For me to store calculations in an EHR I’d need extra information on your measures, e.g. SNOMED/LOINC codes, units for the measurements. (<- this is the most important bit for me, I’d rather this was supplied rather than me having to add it in or work it out)

Once we have that, then I would say HL7 FHIR Observation or HL7 v2 ORU_R01 Unsolicited Observation is a suitable format.

I wanted to take a moment to thank everyone for their responses on this topic.

If I understand correctly, while a FHIR facade may be useful in the future, it’s not something customers presently expect. A FHIR Observation resource or an HL7 v2 ORU_R01 Unsolicited Observation are both suitable choices for conveying standardized measures and the relevant context, which includes the appropriate SNOMED or LOINC code.

Are there other ways in which I could become involved? Perhaps documentation communicating with a clinical audience, or helping with this issue (raising an error if observation date precedes birthdate).

I may also create a demo FHIR endpoint along the lines of what I’ve described above as a means for me to become more familiar with FHIR, and will keep you updated via this thread if I publish something interactive.

Please also let me know if creating a FHIR endpoint is something that customers begin to express an interest in the future.

Thank you for the invitation to the Rewired Hackathon. Although it’s too far away for me to make the journey this time around, I hope I can make it in the future at some point. If this topic comes up at the Hackathon, please keep me in the loop.

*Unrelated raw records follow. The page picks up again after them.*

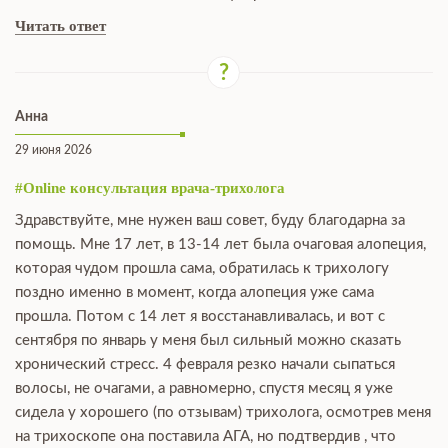
Читать ответ
Анна
29 июня 2026
#Online консультация врача-трихолога
Здравствуйте, мне нужен ваш совет, буду благодарна за
помощь. Мне 17 лет, в 13-14 лет была очаговая алопеция,
которая чудом прошла сама, обратилась к трихологу
поздно именно в момент, когда алопеция уже сама
прошла. Потом с 14 лет я восстанавливалась, и вот с
сентября по январь у меня был сильный можно сказать
хронический стресс. 4 февраля резко начали сыпаться
волосы, не очагами, а равномерно, спустя месяц я уже
сидела у хорошего (по отзывам) трихолога, осмотрев меня
на трихоскопе она поставила АГА, но подтвердив , что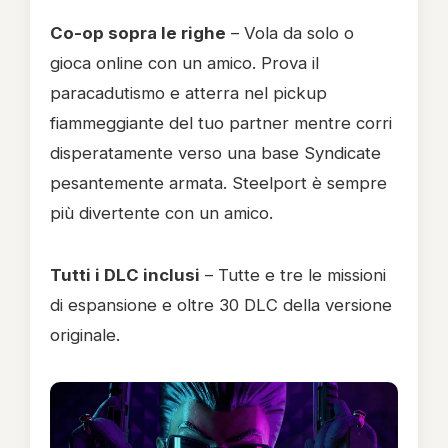
Co-op sopra le righe
– Vola da solo o
gioca online con un amico. Prova il
paracadutismo e atterra nel pickup
fiammeggiante del tuo partner mentre corri
disperatamente verso una base Syndicate
pesantemente armata. Steelport è sempre
più divertente con un amico.
Tutti i DLC inclusi
– Tutte e tre le missioni
di espansione e oltre 30 DLC della versione
originale.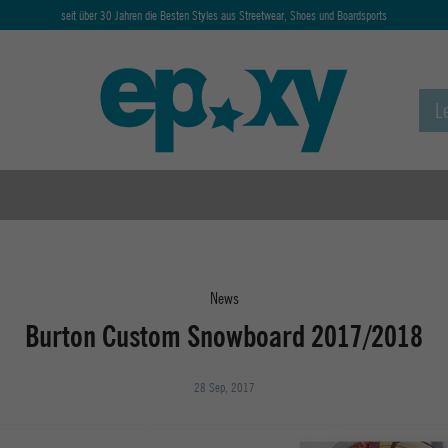
seit über 30 Jahren die Besten Styles aus Streetwear, Shoes und Boardsports
News
Burton Custom Snowboard 2017/2018
28 Sep, 2017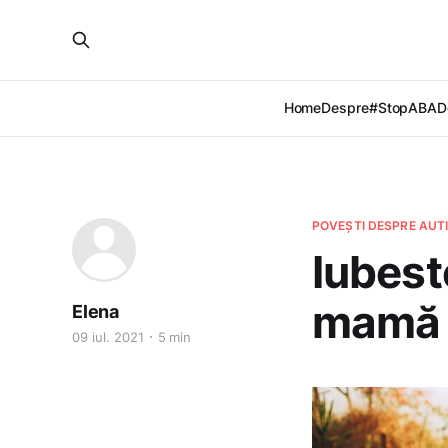
Home
Despre
#StopABA
D
POVEȘTI DESPRE AUTIS
Iubest
mamă d
Elena
09 iul. 2021
5 min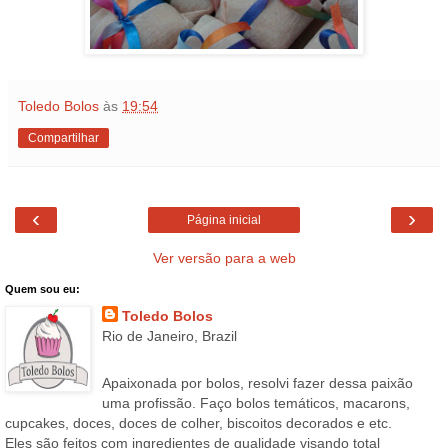
Toledo Bolos
às
19:54
Compartilhar
‹
›
Página inicial
Ver versão para a web
Quem sou eu:
Toledo Bolos
Rio de Janeiro, Brazil
Apaixonada por bolos, resolvi fazer dessa paixão
uma profissão. Faço bolos temáticos, macarons,
cupcakes, doces, doces de colher, biscoitos decorados e etc.
Eles são feitos com ingredientes de qualidade visando total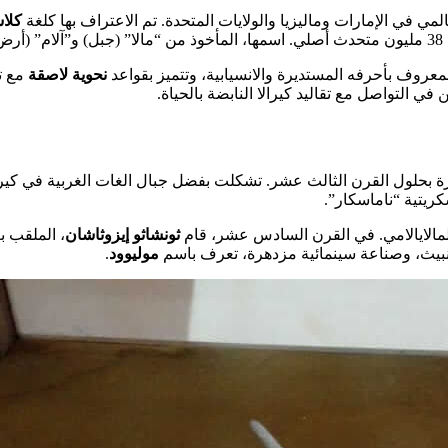
مي في الإمارات وماليزيا والولايات المتحدة. تم الاعتراف بها كلغة
كلاس
.
معروف بأحرفه المستديرة والانسيابية، وتتميز بقواعد
نحوية لاصقة
ن في التواصل مع تقاليد كيرالا النابضة بالحياة.
ميزة بحلول القرن الثالث عشر. تشكلت بفضل جبال الغات الغربية في 
ريتية “ناماسكار”.
ثونشاثو إيزوثاشان
، الملقب بـ
جنانبيث، وصناعة سينمائية مزدهرة، تعرف باسم
موليوود
.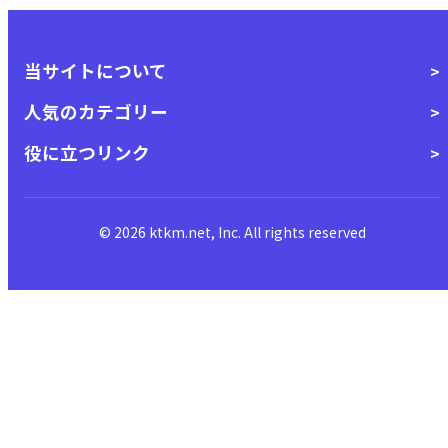
当サイトについて
人気のカテゴリー
役に立つリンク
© 2026 ktkm.net, Inc. All rights reserved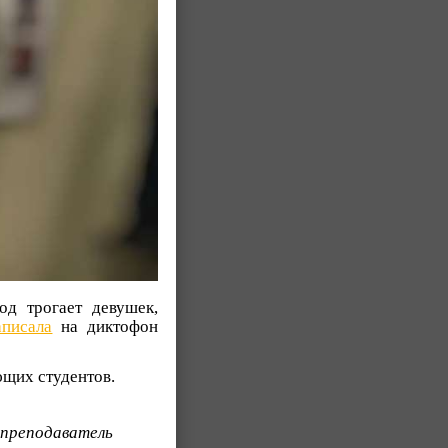
од трогает девушек,
аписала
на диктофон
ющих студентов.
 преподаватель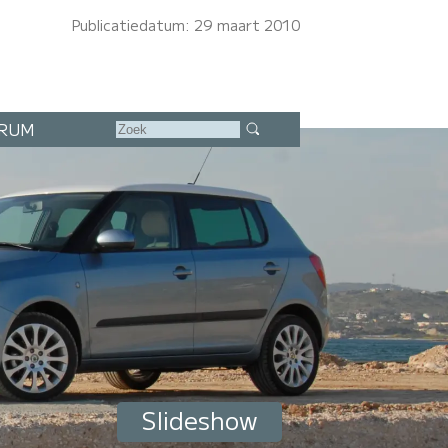
Publicatiedatum: 29 maart 2010
RUM
Slideshow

I think this community is fantastic, and am glad that there is a community of people who are creating open tools and standards for medical use. This is meaningful work, and I remain interested in contributing.

Thanks Matthew that is really helpful. I don’t think the observation preceding birthdate is an issue anymore. I think our error handling now picks this up.
I think the FHIR issues is still relevant. Whilst no one has asked for this I think it is only a matter of time and an implementation of this I think would be helpful. If you are interested in having a look at this what other help would you need from me and Marcus?

Hi Simon, I am interested, and am endeavoring to carve out some time to work on this.

For now, all I’d ask from you and Marcus is to be available as a sounding board for questions, and to review and give feedback on the code I write.

I’ll work on creating a FHIR endpoint for, say, weight observations, and check back in via this forum once I’ve created something functional, or have gotten stuck and need help.

How does that sound?

Hi just checking in to make sure you are still happy doing this? Very happy to help/answer any questions you have. Let me know if you have any code on GitHub you want to review- thanks again for doing this.